Data items
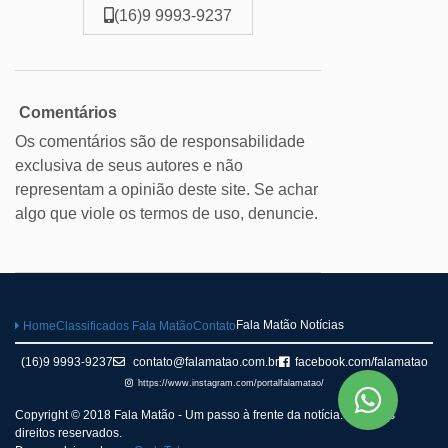
(16)9 9993-9237
Comentários
Os comentários são de responsabilidade
exclusiva de seus autores e não
representam a opinião deste site. Se achar
algo que viole os termos de uso, denuncie.
Fala Matão Notícias
Home
Classificados Fala Matão
Contato
(16)9 9993-9237
contato@falamatao.com.br
facebook.com/falamatao
https://www.instagram.com/portalfalamatao/
Copyright © 2018 Fala Matão - Um passo à frente da notícia. Todos os
direitos reservados.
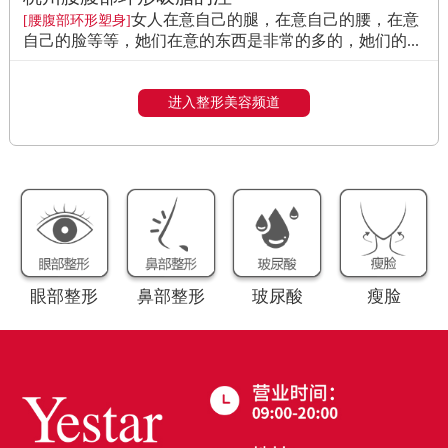
女人在意自己的腿，在意自己的腰，在意
[腰腹部环形塑身]
自己的脸等等，她们在意的东西是非常的多的，她们的...
进入整形美容频道
眼部整形
鼻部整形
玻尿酸
瘦脸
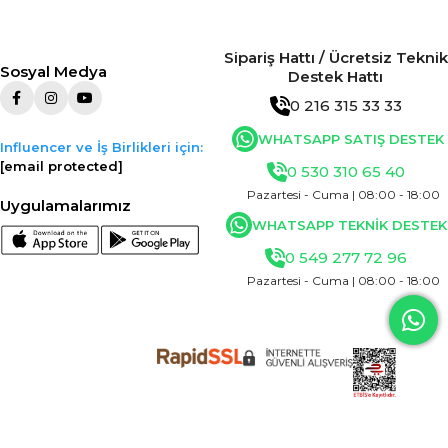
Sipariş Hattı / Ücretsiz Teknik
Sosyal Medya
Destek Hattı
0 216 315 33 33
WHATSAPP SATIŞ DESTEK
Influencer ve İş Birlikleri için:
[email protected]
0 530 310 65 40
Pazartesi - Cuma | 08:00 - 18:00
Uygulamalarımız
WHATSAPP TEKNİK DESTEK
0 549 277 72 96
Pazartesi - Cuma | 08:00 - 18:00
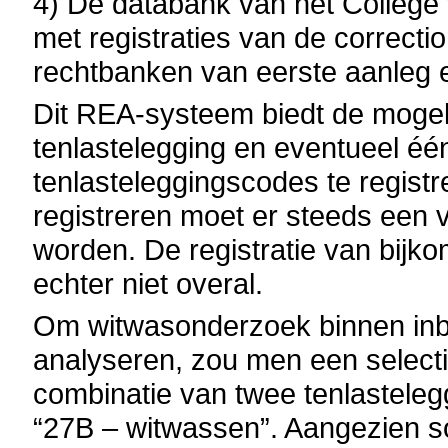
4) De databank van het College
met registraties van de correcti
rechtbanken van eerste aanleg 
Dit REA-systeem biedt de moge
tenlastelegging en eventueel é
tenlasteleggingscodes te regist
registreren moet er steeds een
worden. De registratie van bijk
echter niet overal.
Om witwasonderzoek binnen inbr
analyseren, zou men een select
combinatie van twee tenlastele
“27B – witwassen”. Aangezien 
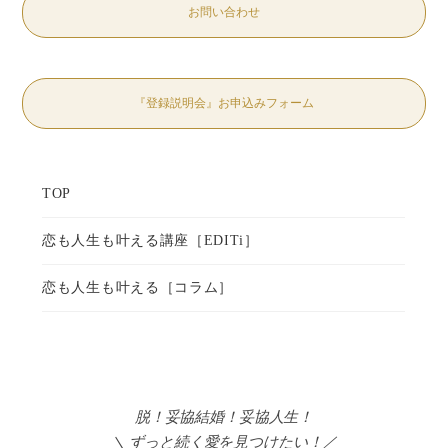
お問い合わせ
『登録説明会』お申込みフォーム
脱！妥協結婚！妥協人生！
＼ ずっと続く愛を見つけたい！／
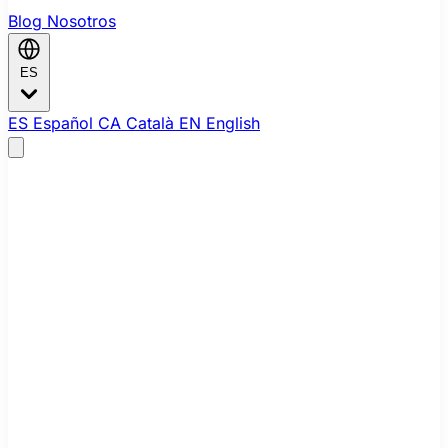
Blog
Nosotros
ES
ES
Español
CA
Català
EN
English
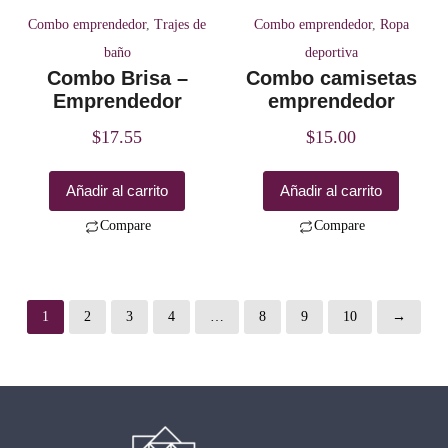
Combo emprendedor
,
Trajes de
Combo emprendedor
,
Ropa
baño
deportiva
Combo Brisa –
Combo camisetas
Emprendedor
emprendedor
$
17.55
$
15.00
Añadir al carrito
Añadir al carrito
Compare
Compare
1
2
3
4
…
8
9
10
→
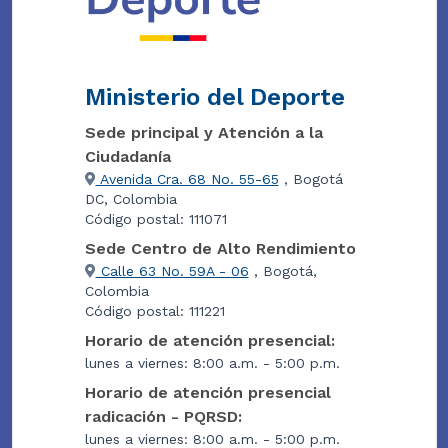
Ministerio del Deporte
Sede principal y Atención a la
Ciudadanía
Avenida Cra. 68 No. 55-65
, Bogotá
DC, Colombia
Código postal: 111071
Sede Centro de Alto Rendimiento
Calle 63 No. 59A - 06
, Bogotá,
Colombia
Código postal: 111221
Horario de atención presencial:
lunes a viernes: 8:00 a.m. - 5:00 p.m.
Horario de atención presencial
radicación - PQRSD:
lunes a viernes: 8:00 a.m. - 5:00 p.m.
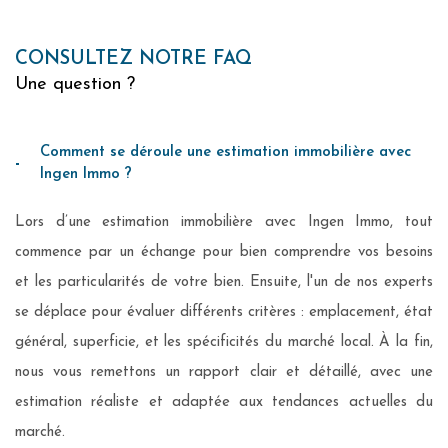
Je souhaite une estimation pour
1
2
3
4
vendre mon bien
louer mon bien
CONSULTEZ NOTRE FAQ
Une question ?
Je renseigne les informations de
Comment se déroule une estimation immobilière avec
mon bien
Ingen Immo ?
Lors d’une estimation immobilière avec Ingen Immo, tout
Type de bien *
Appartement
Maison
commence par un échange pour bien comprendre vos besoins
Sélectionnez le type de bien
et les particularités de votre bien. Ensuite, l'un de nos experts
se déplace pour évaluer différents critères : emplacement, état
SUIVANT
Adresse du bien *
général, superficie, et les spécificités du marché local. À la fin,
nous vous remettons un rapport clair et détaillé, avec une
* Champs obligatoires
estimation réaliste et adaptée aux tendances actuelles du
Date de disponibilité *
marché.
**
Les informations recueillies sur ce formulaire sont enregistrées dans un fichier informatisé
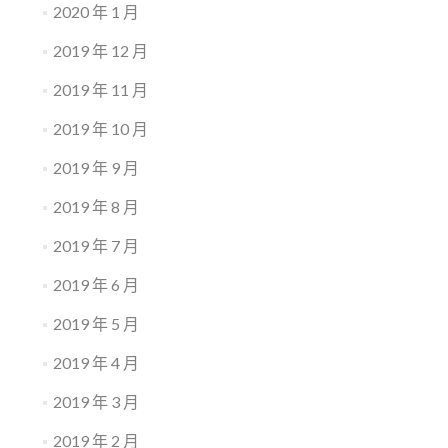
2020 年 1 月
2019 年 12 月
2019 年 11 月
2019 年 10 月
2019 年 9 月
2019 年 8 月
2019 年 7 月
2019 年 6 月
2019 年 5 月
2019 年 4 月
2019 年 3 月
2019 年 2 月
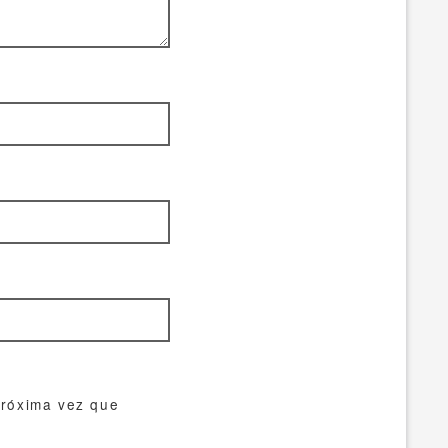
próxima vez que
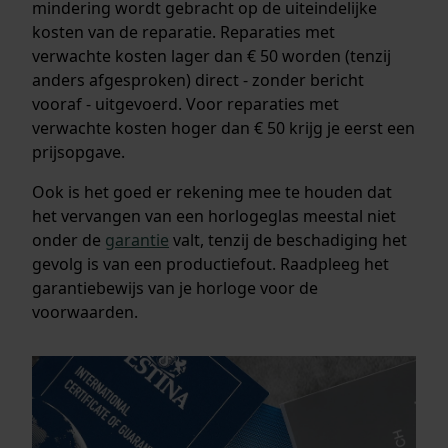
mindering wordt gebracht op de uiteindelijke
kosten van de reparatie. Reparaties met
verwachte kosten lager dan € 50 worden (tenzij
anders afgesproken) direct - zonder bericht
vooraf - uitgevoerd. Voor reparaties met
verwachte kosten hoger dan € 50 krijg je eerst een
prijsopgave.
Ook is het goed er rekening mee te houden dat
het vervangen van een horlogeglas meestal niet
onder de
garantie
valt, tenzij de beschadiging het
gevolg is van een productiefout. Raadpleeg het
garantiebewijs van je horloge voor de
voorwaarden.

#### EXERCISE DETAILS:
Scan the entries above for the word "Sede", then copy every line in which it occurs.

#### RESPONSE BOX:
Sede principal y Atención a la
Sede Centro de Alto Rendimiento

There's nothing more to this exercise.